Sean bit his lip. He didn't like it. Not one bit, and yet the target was too good to miss. “We might not be able to get the attack squad out.”

“So? McCutcheon's expendable.”

“He is not,” Sean's voice was icy.

“It's not for you or me to decide. That'll be Turlough's call.” He draped one arm round Sean's shoulder. He flinched from the man's touch. “Come on, Sean. Sooner or later, Davy's really going to fuck up. I told you he's past it. We might as well get some use out of him now.” He took his arm away and moved toward the big Philips television set. “Anyway, the lads'll be back from Libya after the middle of this month. We'll have more explosives experts than we'll know how to use.”

Sean said levelly, “You are talking about a no-hope mission.”

Brendan smiled. “Not at all. We'll get started on the logistics tomorrow.” He turned the on switch. “
Match of the Day
'll be on in a minute,” he said, “'Spurs and Manchester.”

 

THIRTY-NINE

WEDNESDAY, APRIL 3

Marcus sat in the frayed armchair, feet propped up on the candlewick bedspread, and wondered what the hell he had let himself in for. For two months he had become another man. Mike Roberts might have developed more sophisticated tastes in Canada but would be no stranger to squalor, scruffy boozers, and the premises of “turf accountants,” as bookies styled themselves.

Living as a slum Catholic for the last month had been an eye-opener. Marcus could understand now why Captain Warnock had said it was more attractive for men to be PIRA volunteers than unemployed greyhound walkers.

And Mike had new friends, big Eamon and wee Jimmy, and an avowed interest in joining the Provos. He had fallen hopelessly for Siobhan Ferguson, but was the kind of man who would be too proud to go begging her to reconsider what she had repeated three days ago when he had brought her back from Gransha, that she thought it better if he didn't come round anymore.

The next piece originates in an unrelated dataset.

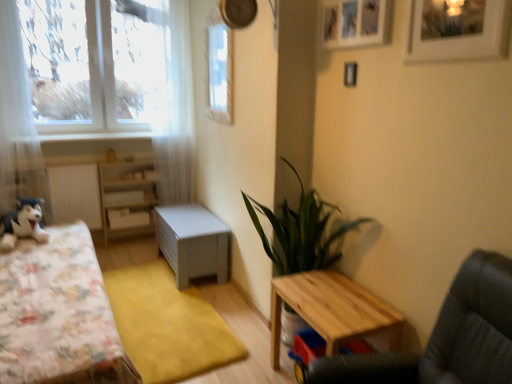 The image size is (512, 384). Find the location of `free space in front of matte gray chest at center, the second table positioned from the right`. free space in front of matte gray chest at center, the second table positioned from the right is located at coordinates coord(193,296). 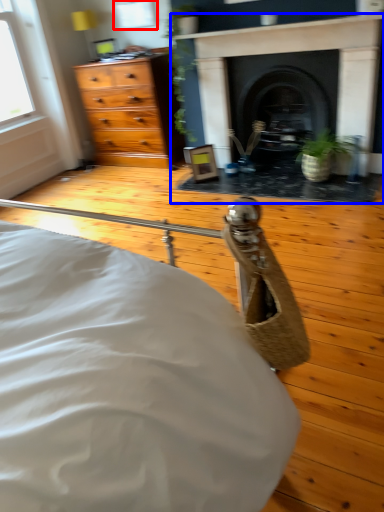 Question: Among these objects, which one is farthest to the camera, window (highlighted by a red box) or fireplace (highlighted by a blue box)?

Choices:
 (A) window
 (B) fireplace

Answer: (A) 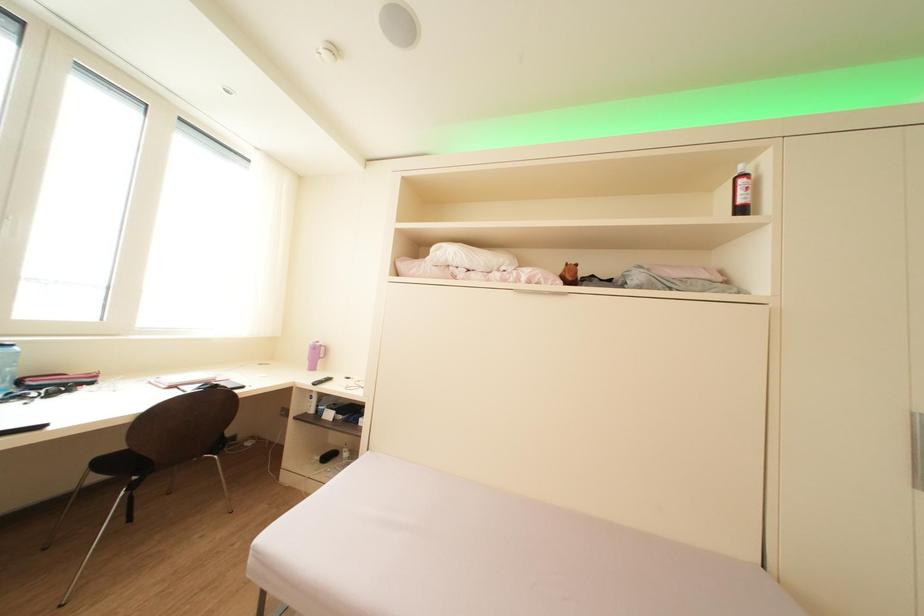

Never mind Mike Roberts. Marcus Richardson loved Siobhan, and she was wrong about him. He knew he was a different Marcus from the apolitical ATO who had come back to Ulster. He hadn't been able to ignore the daily carnage in the streets of the city.
His
city.

He'd felt completely at home on Gransha, with its peace and its memories—or had until she'd knocked his world askew. His Ulster roots went deeper than he had recognized. And he'd come to understand from what he saw daily, and from his conversations with Eamon and Jimmy, that the situation in Ulster was more complex than a simple Catholic-versus-Protestant-faction fight with the army in the middle. Great wrongs had been done to the Catholic minority. The scars and the wounds went back so far, and recent history was nothing to boast about. Since partition in 1922, the Orange Order had ruthlessly kept the Fenians in their place. There had been anti-Catholic discrimination in jobs and in housing. Gerrymandering—the redrawing of electoral boundaries to ensure that the Catholics could never form majorities—was rampant.

At first sight, it seemed simple to characterize the Protestant Loyalists as evil men. They weren't. They were scared men, terrified of the prospects of a united Ireland in which they would become a minority in a Catholic country. Scared men do evil things. They were wrong to try to cling to power like the white South Africans, but, like the Boers, the Protestants had been in the country for hundreds of years, and it was as much their home as it was the Catholics'. Loyalist paramilitary organizations, the Ulster Volunteer Force, the Red Hand Commandos, and the Ulster Freedom Fighters had been formed to oppose the PIRA and to keep Ulster part of Britain.

The violence was the work of a small number of hard-liners on both sides of the sectarian divide. The great majority of the population abhorred the killings and wanton destruction, wanted to live in peace and find a politically workable solution. But no one could see what that solution might be. Marcus certainly could not. He still wanted to nail the bomber and his superiors, and not just so he could hold the major to his promise about the SAS. It wouldn't halt the war, but he was convinced that, however the conflict was to be resolved, bombings were not the way to achieve political ends.

Marcus had known fear when the van bomb blew in the Falls. He'd had to force himself to go under the cinema marquee. It had been hairy enough defusing the pub bomb, but at least he was trained for that kind of work. Civilians weren't, and they must live with fear every day of their lives.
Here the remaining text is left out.